North Africa

Mali Sightseeing Places

Visa requirements

Passport: is generally required for travel to Mali, the passport must be valid for at least 6 months when entering Mali.

Visa: Generally required

Transit: Transit travelers who fly within 24 hours, have valid documents for the onward journey and do not leave the transit room do not need a transit visa.

Validity period: one month. The length of stay in Mali can be extended (immigration office in Bamako or at any police station).

Application: In person or by post at the consulate or at the consular section of the embassy (see Mali – important addresses).

Residence permit: inquiries to the embassy.

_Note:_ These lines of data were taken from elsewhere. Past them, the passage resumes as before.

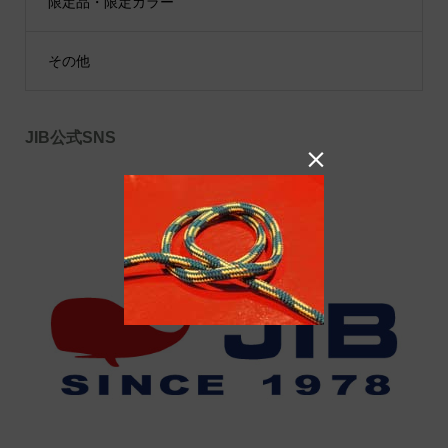
限定品・限定カラー
その他
JIB公式SNS

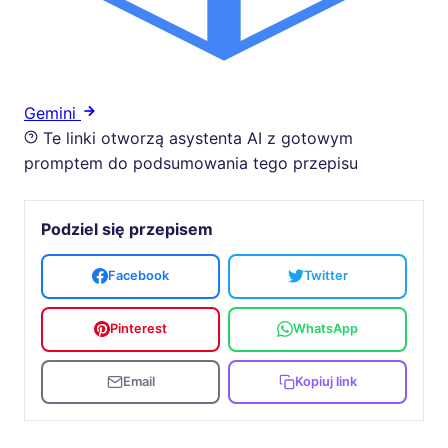
Gemini
Te linki otworzą asystenta AI z gotowym
promptem do podsumowania tego przepisu
Podziel się przepisem
Facebook
Twitter
Pinterest
WhatsApp
Email
Kopiuj link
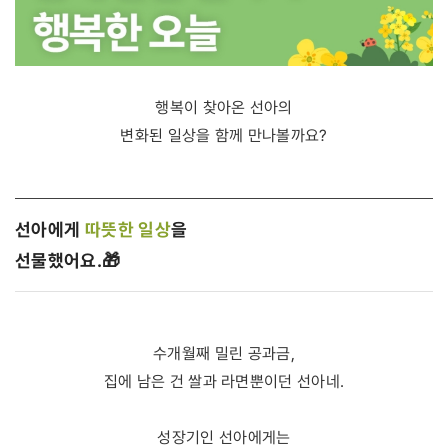
행복이 찾아온 선아의
변화된 일상을 함께 만나볼까요?
선아에게
따뜻한 일상
을
선물했어요.🎁
수개월째 밀린 공과금,
집에 남은 건 쌀과 라면뿐이던 선아네.
성장기인 선아에게는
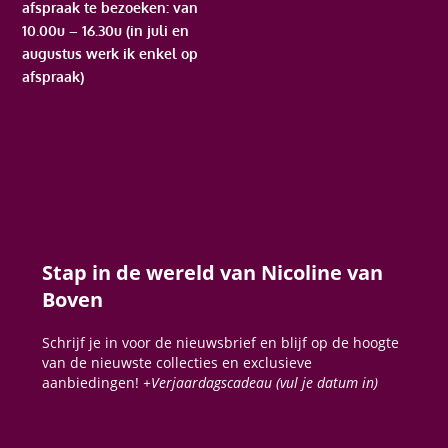
afspraak te bezoeken: van
10.00u – 16.30u (in juli en
augustus werk ik enkel op
afspraak)
Stap in de wereld van Nicoline van
Boven
Schrijf je in voor de nieuwsbrief en blijf op de hoogte
van de nieuwste collecties en exclusieve
aanbiedingen!
+Verjaardagscadeau (vul je datum in)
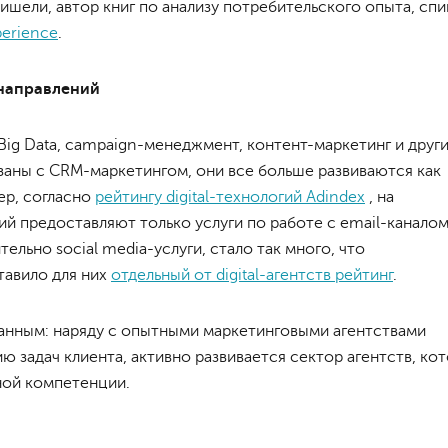
шели, автор книг по анализу потребительского опыта, спи
perience
.
направлений
 Big Data, campaign-менеджмент, контент-маркетинг и друг
аны с CRM-маркетингом, они все больше развиваются как
ер, согласно
рейтингу digital-технологий Adindex
, на
й предоставляют только услуги по работе с email-каналом
льно social media-услуги, стало так много, что
тавило для них
отдельный от digital-агентств рейтинг
.
анным: наряду с опытными маркетинговыми агентствами
 задач клиента, активно развивается сектор агентств, ко
ной компетенции.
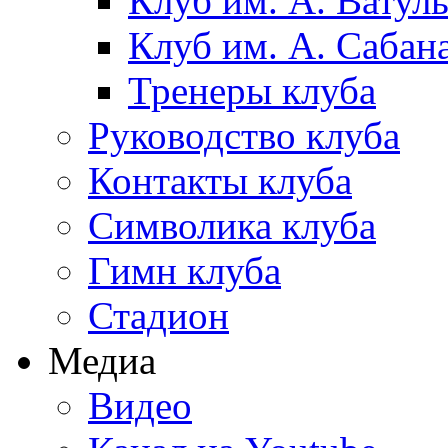
Клуб им. А. Ватул
Клуб им. А. Сабан
Тренеры клуба
Руководство клуба
Контакты клуба
Символика клуба
Гимн клуба
Стадион
Медиа
Видео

Documents: – an original visa application (no copy, no fax) – 2 passport photos (no scans) – fee (in cash or bank transfer, no checks) – passport that is still valid for at least 6 months – travel booking confirmation of the return flight.

Business Visa: additionally a company letter from the German company about the purpose and duration of the trip with a confirmation of the assumption of costs

A franked and addressed envelope and proof of payment for the visa fees should be enclosed with the postal application.

Here you can download the Visa application form for Mali.

Cost of issuing a Visa: 34.00 euros

Processing time: approximately 1 week for applications by post

Mali visa in Mauritania: the Mali visa is available at the Mali embassy in Nouakchott (for address see Mauritania – important addresses). Waiting time: approx. One hour, costs: 6,500 Ouguiya (approx. € 16) for one month and one entry; 8,000 UM (approx. € 20) for one month and 2 entries 10,000 UM (approx. € 25) for 2 months and 2 entries. You need 2 passport photos.

An ECOWAS auto insurance for the whole of West Africa, but not valid in Mauritania, is also available in Nouakchott at the agency TAAMIN in the Avenue Gamal Abdel Nasser, the airport, just before the large roundabout on the right side. Here this insurance is quite cheap and you already have it when you enter Mali and you avoid problems with the border authorities.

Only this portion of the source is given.